EXERCISE OBJECTIVE: Give back, exactly as written, the lines from the first line of the data below through the line with "filtré du régime", and omit the pictures.

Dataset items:
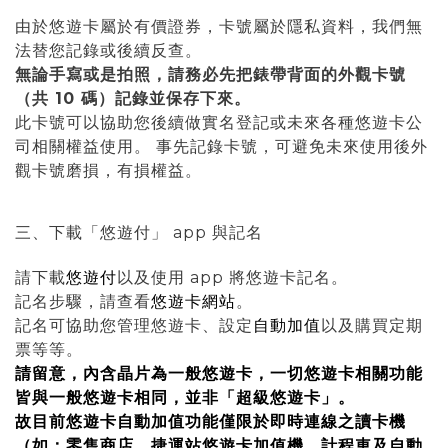
由於悠遊卡屬於有價證券，卡號屬於隱私資料，我們無
法替您記錄或後續反查。
無論手寫或是拍照，請務必先把錶帶背面的外觀卡號
（共 10 碼）記錄並保存下來。
此卡號可以協助您後續做實名登記或未來各種悠遊卡公
司相關權益使用。 事先記錄卡號，可避免未來使用後外
觀卡號磨損，有損權益。
三、下載「悠遊付」 app 與記名
請下載
悠遊付
以及使用 app 將悠遊卡記名。
記名步驟，請查看
悠遊卡網站
。
記名可協助您管理悠遊卡、設定
自動加值
以及購買定期
票等等。
請留意，內含晶片為一般悠遊卡，一切悠遊卡相關功能
皆與一般悠遊卡相同，並非「超級悠遊卡」。
故目前悠遊卡自動加值功能僅限於即時連線之讀卡機
（如：零售商店、捷運站悠遊卡加值機、計程車及自動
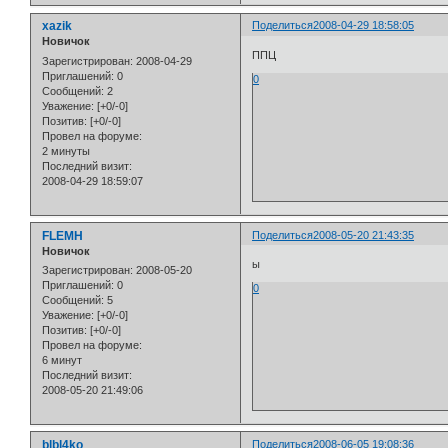
xazik
Поделиться
2008-04-29 18:58:05
Новичок
ППЦ
Зарегистрирован
: 2008-04-29
Приглашений:
0
0
Сообщений:
2
Уважение:
[+0/-0]
Позитив:
[+0/-0]
Провел на форуме:
2 минуты
Последний визит:
2008-04-29 18:59:07
FLEMH
Поделиться
2008-05-20 21:43:35
Новичок
ы
Зарегистрирован
: 2008-05-20
Приглашений:
0
0
Сообщений:
5
Уважение:
[+0/-0]
Позитив:
[+0/-0]
Провел на форуме:
6 минут
Последний визит:
2008-05-20 21:49:06
blbl4ko
Поделиться
2008-06-05 19:08:36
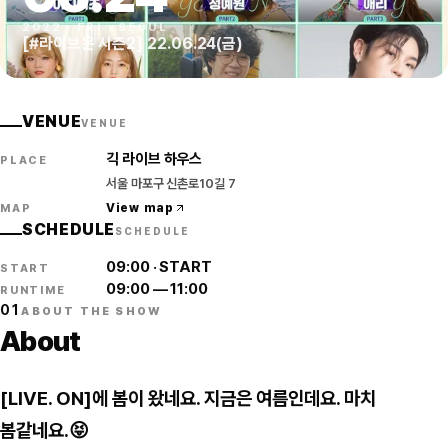
2022
·
FRI
·
SEOUL
[#라이브온 시즌2] 22.06.24(금)
VENUE
VENUE
긱 라이브 하우스
PLACE
서울 마포구 신촌로10길 7
View map
MAP
SCHEDULE
SCHEDULE
09:00
·
START
START
09:00
—
11:00
RUNTIME
01
ABOUT THE SHOW
About
[LIVE. ON]에 봄이 왔네요. 지금은 여름인데요. 마치
봄같네요.😝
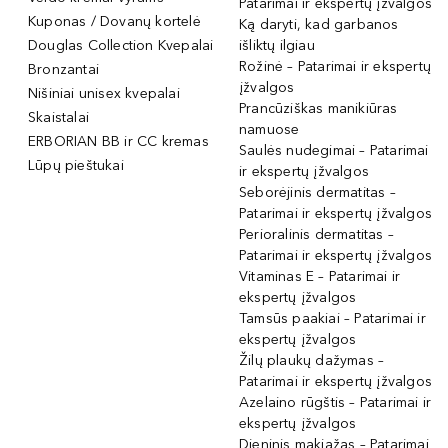
Patarimai ir ekspertų įžvalgos
Kuponas / Dovanų kortelė
Ką daryti, kad garbanos
Douglas Collection Kvepalai
išliktų ilgiau
Rožinė – Patarimai ir ekspertų
Bronzantai
įžvalgos
Nišiniai unisex kvepalai
Prancūziškas manikiūras
Skaistalai
namuose
ERBORIAN BB ir CC kremas
Saulės nudegimai – Patarimai
Lūpų pieštukai
ir ekspertų įžvalgos
Seborėjinis dermatitas –
Patarimai ir ekspertų įžvalgos
Perioralinis dermatitas –
Patarimai ir ekspertų įžvalgos
Vitaminas E – Patarimai ir
ekspertų įžvalgos
Tamsūs paakiai – Patarimai ir
ekspertų įžvalgos
Žilų plaukų dažymas –
Patarimai ir ekspertų įžvalgos
Azelaino rūgštis – Patarimai ir
ekspertų įžvalgos
Dieninis makiažas – Patarimai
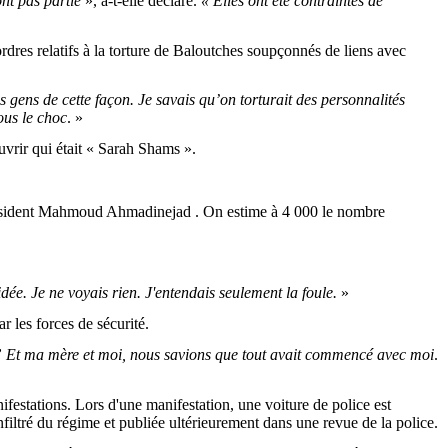
ont pas partie
», a-t-elle déclaré.
« Elles ont été contraintes de
s ordres relatifs à la torture de Baloutches soupçonnés de liens avec
s gens de cette façon. Je savais qu’on torturait des personnalités
ous le choc
. »
ouvrir qui était « Sarah Shams ».
u président Mahmoud Ahmadinejad . On estime à 4 000 le nombre
dée. Je ne voyais rien. J'entendais seulement la foule.
»
r les forces de sécurité.
le.” Et ma mère et moi, nous savions que tout avait commencé avec moi
.
festations. Lors d'une manifestation, une voiture de police est
filtré du régime et publiée ultérieurement dans une revue de la police.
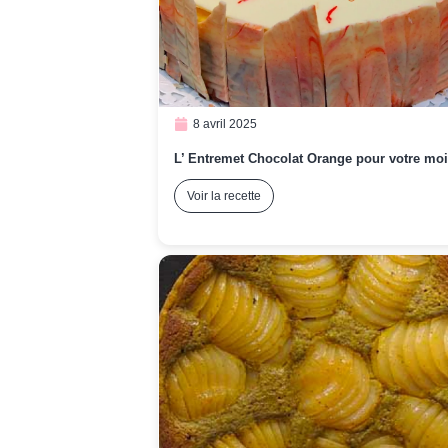
8 avril 2025
L’ Entremet Chocolat Orange pour votre moi
Voir la recette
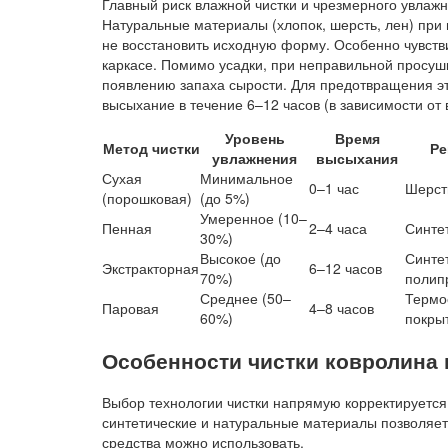
Главный риск влажной чистки и чрезмерного увлаж
Натуральные материалы (хлопок, шерсть, лен) при
не восстановить исходную форму. Особенно чувств
каркасе. Помимо усадки, при неправильной просуш
появлению запаха сырости. Для предотвращения э
высыхание в течение 6–12 часов (в зависимости от 
Уровень
Время
Метод чистки
Ре
увлажнения
высыхания
Сухая
Минимальное
0–1 час
Шерсть
(порошковая)
(до 5%)
Умеренное (10–
Пенная
2–4 часа
Синте
30%)
Высокое (до
Синте
Экстракторная
6–12 часов
70%)
полип
Среднее (50–
Термо
Паровая
4–8 часов
60%)
покры
Особенности чистки ковролина 
Выбор технологии чистки напрямую корректируется
синтетические и натуральные материалы позволяет
средства можно использовать.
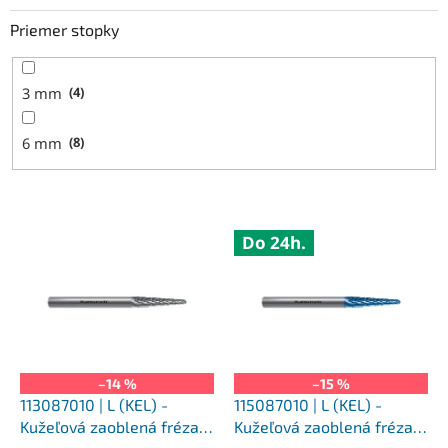
Priemer stopky
3 mm
4
6 mm
8
V
Do 24h.
ý
p
i
s
p
r
o
–14 %
–15 %
d
113087010 | L (KEL) -
115087010 | L (KEL) -
u
Kužeľová zaoblená fréza
Kužeľová zaoblená fréza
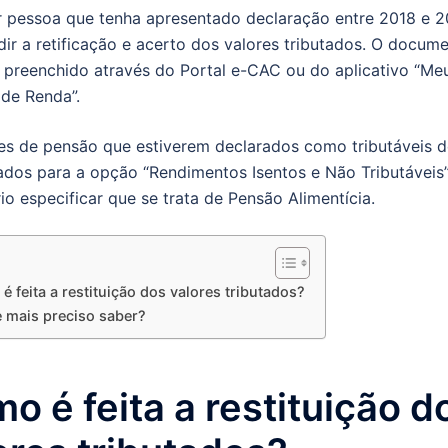
 pessoa que tenha apresentado declaração entre 2018 e 
ir a retificação e acerto dos valores tributados. O docum
 preenchido através do Portal e-CAC ou do aplicativo “Me
 de Renda”.
es de pensão que estiverem declarados como tributáveis 
dos para a opção “Rendimentos Isentos e Não Tributáveis”
io especificar que se trata de Pensão Alimentícia.
 feita a restituição dos valores tributados?
 mais preciso saber?
o é feita a restituição d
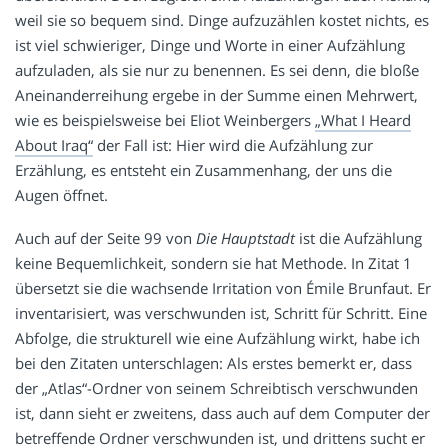
weil sie so bequem sind. Dinge aufzuzählen kostet nichts, es
ist viel schwieriger, Dinge und Worte in einer Aufzählung
aufzuladen, als sie nur zu benennen. Es sei denn, die bloße
Aneinanderreihung ergebe in der Summe einen Mehrwert,
wie es beispielsweise bei Eliot Weinbergers
„What I Heard
About Iraq“
der Fall ist: Hier wird die Aufzählung zur
Erzählung, es entsteht ein Zusammenhang, der uns die
Augen öffnet.
Auch auf der Seite 99 von
Die Hauptstadt
ist die Aufzählung
keine Bequemlichkeit, sondern sie hat Methode. In Zitat 1
übersetzt sie die wachsende Irritation von Émile Brunfaut. Er
inventarisiert, was verschwunden ist, Schritt für Schritt. Eine
Abfolge, die strukturell wie eine Aufzählung wirkt, habe ich
bei den Zitaten unterschlagen: Als erstes bemerkt er, dass
der „Atlas“-Ordner von seinem Schreibtisch verschwunden
ist, dann sieht er zweitens, dass auch auf dem Computer der
betreffende Ordner verschwunden ist, und drittens sucht er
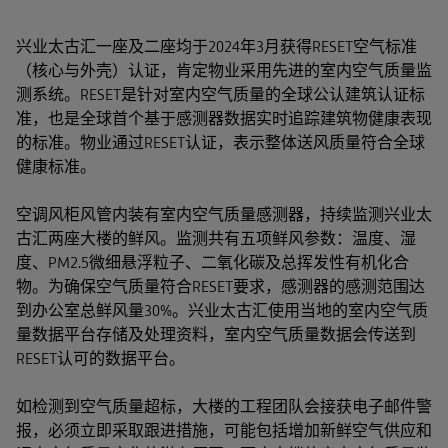
兴业太古汇一座及二座均于2024年3月获得RESET空气标准
（核心与外壳）认证，肯定物业采用先进的室内空气质量监
测系统。RESET是针对室内空气质量的全球公认建筑认证标
准，也是全球首个基于感测器数据实时追踪建筑物健康表现
的标准。物业通过RESET认证，表示整体送风质量符合全球
健康标准。
空调风柜风管内装有室内空气质量感测器，持续监测兴业太
古汇两座大楼的鲜风。监测共有五项鲜风参数：温度、湿
度、PM2.5微细悬浮粒子、二氧化碳及总挥发性有机化合
物。为确保空气质量符合RESET要求，感测器的感测范围达
到办公室总鲜风量30%。兴业太古汇使用当地的室内空气质
量数据平台存储及处理资料，室内空气质量数据会传送到
RESET认可的数据平台。
如检测到空气质量超标，大楼的工程团队会接获电子邮件警
报，必须立即采取跟进措施，可能包括增加新鲜空气供应和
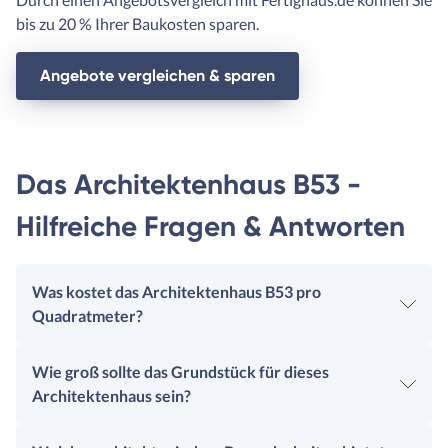
bis zu 20 % Ihrer Baukosten sparen.
Angebote vergleichen & sparen
Das Architektenhaus B53 -
Hilfreiche Fragen & Antworten
Was kostet das Architektenhaus B53 pro
Quadratmeter?
Wie groß sollte das Grundstück für dieses
Architektenhaus sein?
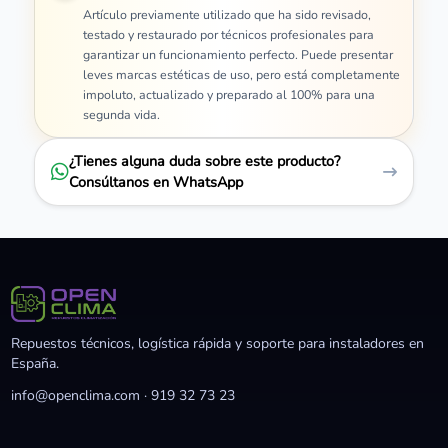
Artículo previamente utilizado que ha sido revisado,
testado y restaurado por técnicos profesionales para
garantizar un funcionamiento perfecto. Puede presentar
leves marcas estéticas de uso, pero está completamente
impoluto, actualizado y preparado al 100% para una
segunda vida.
¿Tienes alguna duda sobre este producto?
Consúltanos en WhatsApp
Repuestos técnicos, logística rápida y soporte para instaladores en
España.
info@openclima.com
·
919 32 73 23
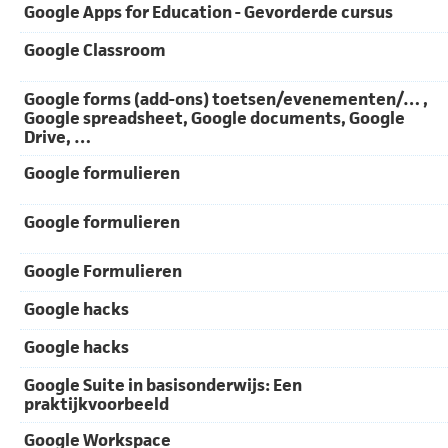
Google Apps for Education - Gevorderde cursus
Google Classroom
Google forms (add-ons) toetsen/evenementen/… ,
Google spreadsheet, Google documents, Google
Drive, …
Google formulieren
Google formulieren
Google Formulieren
Google hacks
Google hacks
Google Suite in basisonderwijs: Een
praktijkvoorbeeld
Google Workspace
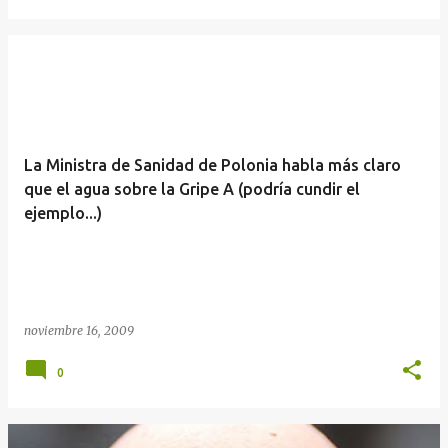
La Ministra de Sanidad de Polonia habla más claro
que el agua sobre la Gripe A (podría cundir el
ejemplo...)
noviembre 16, 2009
0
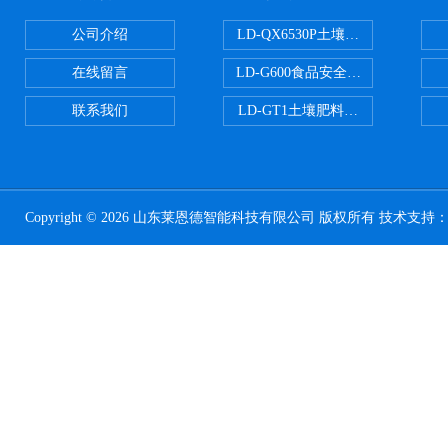
公司介绍
LD-QX6530P土壤氧化还原电位
在线留言
LD-G600食品安全检测仪
联系我们
LD-GT1土壤肥料养分检测仪
Copyright © 2026 山东莱恩德智能科技有限公司 版权所有 技术支持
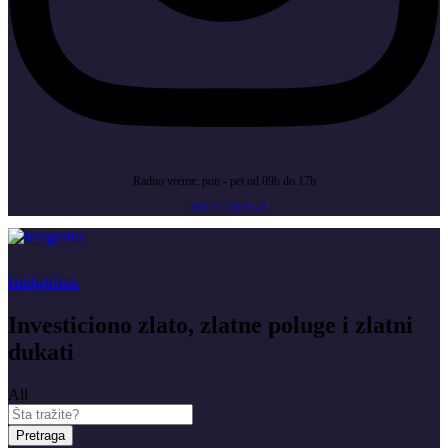
Radno vreme: pon - pet od 09h do 17h
+381 11 4404521
Insignitus
Investiciono zlato, zlatne poluge i zlatni
dukati
All
Pretraga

YOUR RESPONSE:
由於悠遊卡屬於有價證券，卡號屬於隱私資料，我們無
法替您記錄或後續反查。
無論手寫或是拍照，請務必先把錶帶背面的外觀卡號
（共 10 碼）記錄並保存下來。
此卡號可以協助您後續做實名登記或未來各種悠遊卡公
司相關權益使用。 事先記錄卡號，可避免未來使用後外
觀卡號磨損，有損權益。
三、下載「悠遊付」 app 與記名
請下載
悠遊付
以及使用 app 將悠遊卡記名。
記名步驟，請查看
悠遊卡網站
。
記名可協助您管理悠遊卡、設定
自動加值
以及購買定期
票等等。
請留意，內含晶片為一般悠遊卡，一切悠遊卡相關功能
皆與一般悠遊卡相同，並非「超級悠遊卡」。
故目前悠遊卡自動加值功能僅限於即時連線之讀卡機
（如：零售商店、捷運站悠遊卡加值機、計程車及自動
xazik
Поделиться
2008-04-29 18:58:05
Новичок
ППЦ
Зарегистрирован
: 2008-04-29
Приглашений:
0
0
Сообщений:
2
Уважение:
[+0/-0]
Позитив:
[+0/-0]
Провел на форуме:
2 минуты
Последний визит:
2008-04-29 18:59:07
FLEMH
Поделиться
2008-05-20 21:43:35
Новичок
ы
Зарегистрирован
: 2008-05-20
Приглашений:
0
0
Сообщений:
5
Уважение:
[+0/-0]
Позитив:
[+0/-0]
Провел на форуме:
6 минут
Последний визит:
2008-05-20 21:49:06
blbl4ko
Поделиться
2008-06-05 19:08:36
2022
·
FRI
·
SEOUL
[#라이브온 시즌2] 22.06.24(금)
VENUE
VENUE
긱 라이브 하우스
PLACE
서울 마포구 신촌로10길 7
View map
MAP
SCHEDULE
SCHEDULE
09:00
·
START
START
09:00
—
11:00
RUNTIME
01
ABOUT THE SHOW
About
[LIVE. ON]에 봄이 왔네요. 지금은 여름인데요. 마치
봄같네요.😝
Patarimai ir ekspertų įžvalgos
Kuponas / Dovanų kortelė
Ką daryti, kad garbanos
Douglas Collection Kvepalai
išliktų ilgiau
Rožinė – Patarimai ir ekspertų
Bronzantai
įžvalgos
Nišiniai unisex kvepalai
Prancūziškas manikiūras
Skaistalai
namuose
ERBORIAN BB ir CC kremas
Saulės nudegimai – Patarimai
Lūpų pieštukai
ir ekspertų įžvalgos
Seborėjinis dermatitas –
Patarimai ir ekspertų įžvalgos
Perioralinis dermatitas –
Patarimai ir ekspertų įžvalgos
Vitaminas E – Patarimai ir
ekspertų įžvalgos
Tamsūs paakiai – Patarimai ir
ekspertų įžvalgos
Žilų plaukų dažymas –
Patarimai ir ekspertų įžvalgos
Azelaino rūgštis – Patarimai ir
ekspertų įžvalgos
Dieninis makiažas – Patarimai
ont pas partie
», a-t-elle déclaré.
« Elles ont été contraintes de
s ordres relatifs à la torture de Baloutches soupçonnés de liens avec
s gens de cette façon. Je savais qu’on torturait des personnalités
ous le choc
. »
ouvrir qui était « Sarah Shams ».
u président Mahmoud Ahmadinejad . On estime à 4 000 le nombre
dée. Je ne voyais rien. J'entendais seulement la foule.
»
r les forces de sécurité.
le.” Et ma mère et moi, nous savions que tout avait commencé avec moi
.
festations. Lors d'une manifestation, une voiture de police est
filtré du régime et publiée ultérieurement dans une revue de la police.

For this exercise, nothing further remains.